- [About this task]:
Below are some records. Print exactly the lines between the one holding "பின்பகுதிக்கு வடக்குத்" and the one holding "மழித்த தலையுடன் மார்ப", inclusive, and nothing else.

- [Extracted entries]:

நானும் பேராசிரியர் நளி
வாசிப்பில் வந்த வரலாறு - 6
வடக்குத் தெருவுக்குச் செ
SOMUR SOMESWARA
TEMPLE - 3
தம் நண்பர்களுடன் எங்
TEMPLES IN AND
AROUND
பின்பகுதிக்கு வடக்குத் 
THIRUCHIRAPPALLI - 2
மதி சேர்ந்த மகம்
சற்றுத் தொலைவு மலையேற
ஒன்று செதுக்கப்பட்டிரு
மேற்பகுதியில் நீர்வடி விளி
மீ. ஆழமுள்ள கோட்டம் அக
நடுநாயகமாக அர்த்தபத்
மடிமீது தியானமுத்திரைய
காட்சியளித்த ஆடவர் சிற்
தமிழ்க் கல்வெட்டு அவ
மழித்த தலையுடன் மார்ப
==
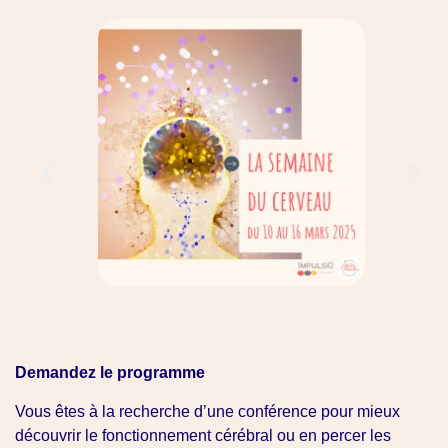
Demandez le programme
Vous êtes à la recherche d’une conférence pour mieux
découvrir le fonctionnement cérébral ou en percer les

- [Task answer]:
பின்பகுதிக்கு வடக்குத் 
THIRUCHIRAPPALLI - 2
மதி சேர்ந்த மகம்
சற்றுத் தொலைவு மலையேற
ஒன்று செதுக்கப்பட்டிரு
மேற்பகுதியில் நீர்வடி விளி
மீ. ஆழமுள்ள கோட்டம் அக
நடுநாயகமாக அர்த்தபத்
மடிமீது தியானமுத்திரைய
காட்சியளித்த ஆடவர் சிற்
தமிழ்க் கல்வெட்டு அவ
மழித்த தலையுடன் மார்ப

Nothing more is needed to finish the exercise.